The source—whether digitally acquired—is completely irrelevant. Physical objects have their special qualities because they’re tactile and they engage a different array of senses. There are different priorities than reading a book, of course. That’s primarily a mental activity, whereas a videogame has no physical object except the device you channel to gain access. These design objects have different elements that make them up, and the hierarchy of what counts the most differs from object to object. There’s a diversity even with the nonphysical and nonmaterial, though.
One of the ideas that interested me in your book was the lack of respect that is bestowed on industrial designers compared to formal artists. Why is that?
The consumption of ordinary goods is so massive, and the participation of the public is so much larger scaled, that there isn’t an official connoisseurship. You have that in the art world, which has a very specialized set of institutions, museums, galleries, magazines, and so on. These are for a selected and small group of people who are at the highest end of the strata. That’s not present for can openers or, for the most part, for videogames.
So there’s an ordinariness that’s taken for granted and an elitist snobbism that would denigrate taking seriously these mundane things. Design is the people’s art. Can openers, lampshades, and videogames are all part of that.
Can design—and by extension games—ever move out of that ghetto?
To a degree, it’s changing for a can opener. The conversation has started about the creative economy, and cities are embracing design. They don’t just mean the Frank Gehrys of the world. Anything that could be called a design studio—that’s fodder for the new economy for real estate and increasing real-estate value. I think that this coming acknowledgement of the soft economy in all its manifestations is bringing with it a backdoor route for appreciation.
The social sciences are a constant and intellectual world that studies consumption, but those fields are virtually born out of not just disdain but hostility to all of this stuff. We used to argue that television makes people mindless, and comic books were denounced in front of Congress.
So what changed for design to gain this wider acceptance?
Apple changed everything. They hired IDEO as one of their primary design consultancies. They believed that design had a role in the finished product, from the operating system to the iconography. Then there’s Silicon Valley—it wasn’t a place of coal and steel. Design is considered effete—it’s not real men, and it’s not masculine. But [Apple has been] part of the hard road out of deferring to the world of coal, steel, oil, and chemicals.
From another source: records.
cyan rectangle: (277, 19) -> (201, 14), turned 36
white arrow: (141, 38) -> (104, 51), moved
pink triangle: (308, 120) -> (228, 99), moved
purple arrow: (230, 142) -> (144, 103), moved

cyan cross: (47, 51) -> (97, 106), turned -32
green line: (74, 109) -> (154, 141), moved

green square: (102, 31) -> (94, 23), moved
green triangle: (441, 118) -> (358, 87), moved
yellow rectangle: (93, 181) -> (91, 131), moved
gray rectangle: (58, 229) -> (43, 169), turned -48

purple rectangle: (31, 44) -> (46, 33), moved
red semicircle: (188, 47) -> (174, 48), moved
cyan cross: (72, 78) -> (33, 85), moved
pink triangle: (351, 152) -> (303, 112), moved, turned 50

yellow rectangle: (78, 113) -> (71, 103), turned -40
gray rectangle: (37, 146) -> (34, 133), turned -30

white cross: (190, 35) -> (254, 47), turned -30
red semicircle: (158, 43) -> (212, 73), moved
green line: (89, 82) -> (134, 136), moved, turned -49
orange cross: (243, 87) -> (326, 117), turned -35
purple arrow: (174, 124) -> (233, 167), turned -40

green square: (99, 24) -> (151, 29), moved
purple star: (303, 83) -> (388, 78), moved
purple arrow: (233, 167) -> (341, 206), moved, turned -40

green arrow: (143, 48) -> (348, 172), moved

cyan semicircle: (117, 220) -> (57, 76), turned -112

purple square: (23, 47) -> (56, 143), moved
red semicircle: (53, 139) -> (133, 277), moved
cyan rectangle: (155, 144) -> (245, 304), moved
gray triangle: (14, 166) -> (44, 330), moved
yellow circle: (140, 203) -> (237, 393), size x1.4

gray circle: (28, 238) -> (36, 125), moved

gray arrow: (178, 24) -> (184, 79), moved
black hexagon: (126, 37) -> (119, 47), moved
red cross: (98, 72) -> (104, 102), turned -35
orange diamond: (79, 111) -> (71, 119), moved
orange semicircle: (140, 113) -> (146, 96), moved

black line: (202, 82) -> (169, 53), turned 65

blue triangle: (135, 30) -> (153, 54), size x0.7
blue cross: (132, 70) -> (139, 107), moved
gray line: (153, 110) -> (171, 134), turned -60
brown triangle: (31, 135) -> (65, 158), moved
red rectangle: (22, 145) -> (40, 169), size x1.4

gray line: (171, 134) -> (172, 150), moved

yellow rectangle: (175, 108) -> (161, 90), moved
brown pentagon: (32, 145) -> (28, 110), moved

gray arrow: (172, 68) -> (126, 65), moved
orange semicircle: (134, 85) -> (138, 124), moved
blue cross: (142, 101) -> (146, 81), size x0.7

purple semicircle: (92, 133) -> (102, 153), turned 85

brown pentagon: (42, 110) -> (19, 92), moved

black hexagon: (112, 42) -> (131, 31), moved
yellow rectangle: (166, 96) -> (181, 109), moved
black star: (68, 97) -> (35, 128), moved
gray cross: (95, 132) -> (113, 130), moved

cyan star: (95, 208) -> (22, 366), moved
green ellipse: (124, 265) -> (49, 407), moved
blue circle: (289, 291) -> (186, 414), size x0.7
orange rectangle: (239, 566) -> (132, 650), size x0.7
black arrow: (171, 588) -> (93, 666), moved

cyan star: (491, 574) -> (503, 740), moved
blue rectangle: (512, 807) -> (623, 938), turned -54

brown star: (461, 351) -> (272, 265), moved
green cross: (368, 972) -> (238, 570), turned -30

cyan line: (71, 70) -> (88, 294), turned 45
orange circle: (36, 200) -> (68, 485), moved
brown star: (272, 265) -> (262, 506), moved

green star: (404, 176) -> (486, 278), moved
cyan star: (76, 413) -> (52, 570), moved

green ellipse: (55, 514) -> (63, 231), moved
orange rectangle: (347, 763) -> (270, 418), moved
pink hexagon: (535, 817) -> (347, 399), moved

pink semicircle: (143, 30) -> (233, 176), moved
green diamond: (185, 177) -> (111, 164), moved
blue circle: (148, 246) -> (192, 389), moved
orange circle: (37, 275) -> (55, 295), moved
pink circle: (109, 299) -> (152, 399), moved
Game designers are actually the same way. The look at the world of code as the measure of the worth of a product, but not necessarily its aesthetics. That’s changing a bit, but programming still rules.
You mentioned the ecosystem around the art world that affects how people perceive art. One of my big complaints has been the lack of use of italics or quotes in the media, because I think it affects the way people think about videogames as products as opposed to art. Design seems to have the same problem.
The media does play a role. The New York Times has this fellow Rob Walker.
Actually, his column is disappearing.
Well, there you go! I was hoping his existence was a ray of hope. I.D. Magazine closed, too. I would have thought they would be gaining ground.
So what happens if design never achieves a wider cultural acceptance and influence?
I’m not as pessimistic as your question suggests, because the appreciation of design as phenomenon is at an all-time high. This is one of the few realms where the U.S. is in a leader position, in terms of economic productivity. [Just like games!—ed.] I think that the trend line is positive, but design awards don’t rank up there with the Oscars. We still have a long way to go.